Sunday, December 7, 2014

Finding Strength In Faith

Today isn't one of my best days. Unfortunately it seems like I'm doing worse with each passing day. It's ok though. I survived last years horrible flare so I'm sure I'll survive this too. It got to where I couldn't hardly walk last year so at least this year I'm still walking lol. The way I see it, I can either wallow in my own self pity and make the situation worse or I can rise above it and try to overcome it. 


No I'm not happy about being in constant pain. I'm not happy that I'm loosing control of my hands. I'm not happy I have muscle spasm, headaches and can hardly stay awake. But this is life. Life isn't perfect and neither am I. In our imperfections we find strength and beauty, a will to go one when others would have quite. There's no quitting. That word doesn't exsist in my vocabulary. 


I spend every day praying and wishing I would feel better so I can be a better mom with my kids. While most Christmas lists are full of material things, mines filled with things money can't buy. 


1) I want to be healthy and pain free.

2) I want Liam to continue to progress with his health. I want him hospital free and eventually tube free and thriving. I want him to be happy. 

3) I want happiness and strength for Lanie. I want her to stay healthy and know I love her always. 

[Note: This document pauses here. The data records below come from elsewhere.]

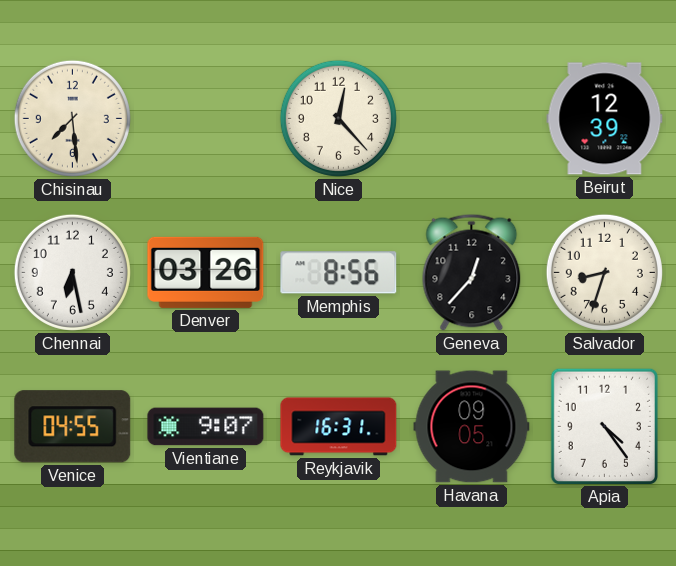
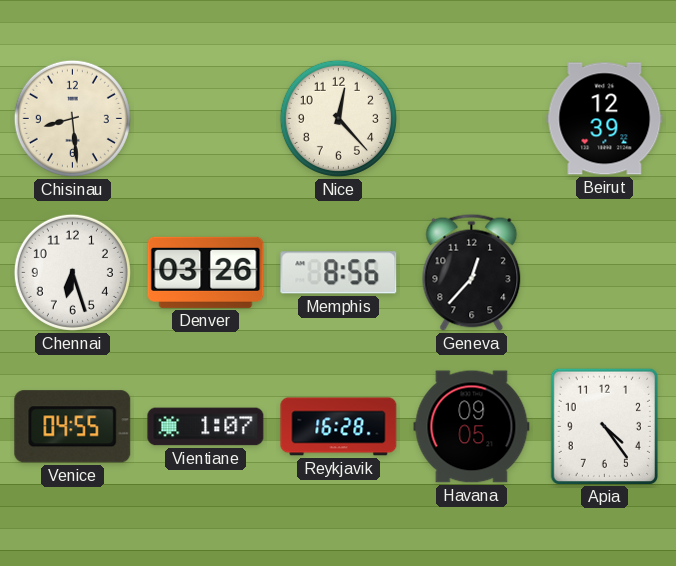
Chisinau: 7:29 -> 8:29
Chennai: 6:28 -> 6:27
Salvador: 8:33 -> none
Vientiane: 9:07 -> 1:07
Reykjavik: 16:31 -> 16:28
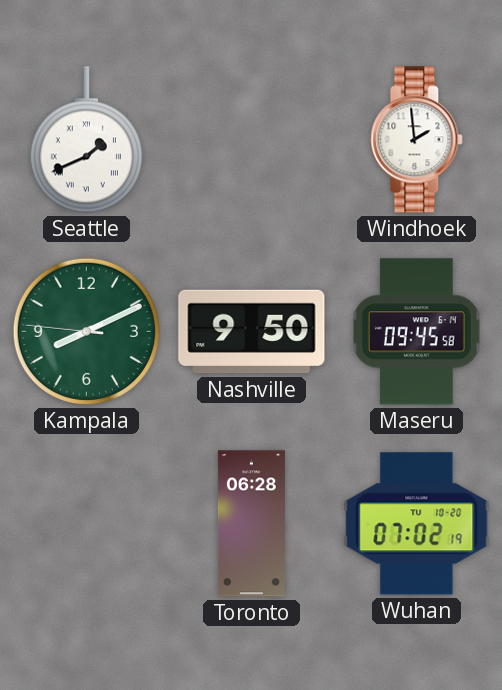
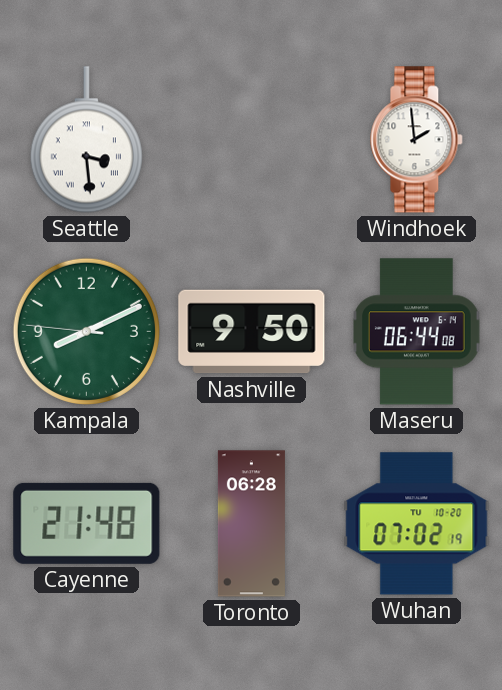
Seattle: 1:41 -> 3:29
Maseru: 09:45 -> 06:44
Cayenne: none -> 21:48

4) I want Justin to know that even at our worst, I always and will always love him. I want his anxiety to go away because it's holding him back. 

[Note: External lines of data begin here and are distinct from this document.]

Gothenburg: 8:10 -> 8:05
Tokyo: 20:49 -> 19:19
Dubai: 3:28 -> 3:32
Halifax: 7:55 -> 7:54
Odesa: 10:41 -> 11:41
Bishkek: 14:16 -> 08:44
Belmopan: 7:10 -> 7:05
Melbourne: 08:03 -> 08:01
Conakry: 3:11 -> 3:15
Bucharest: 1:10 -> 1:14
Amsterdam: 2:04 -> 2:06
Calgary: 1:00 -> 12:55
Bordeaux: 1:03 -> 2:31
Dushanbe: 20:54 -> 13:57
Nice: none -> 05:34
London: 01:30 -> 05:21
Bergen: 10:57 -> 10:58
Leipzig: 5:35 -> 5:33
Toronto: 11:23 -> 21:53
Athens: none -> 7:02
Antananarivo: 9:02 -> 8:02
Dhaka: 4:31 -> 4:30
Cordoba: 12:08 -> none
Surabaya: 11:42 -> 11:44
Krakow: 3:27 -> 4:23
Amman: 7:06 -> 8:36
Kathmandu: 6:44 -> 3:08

I should rest more and take it easy when my body says so. Instead I'm pushing myself just so I can be there for my kids. So web can enjoy simple things like making crafts and playing with cars and watching movies. Lanie notices I don't have the energy I used too. I live off caffeine because I am always exhausted no matter how much sleep I get. But we will get through this because thats what we do, we survive. 


I have faith in God and that he has a plan. I can't loose faith, I can't let whatever this is win. I wake up each morning and see the smiling faces of my kids and know that no matter how painful, this day will be good.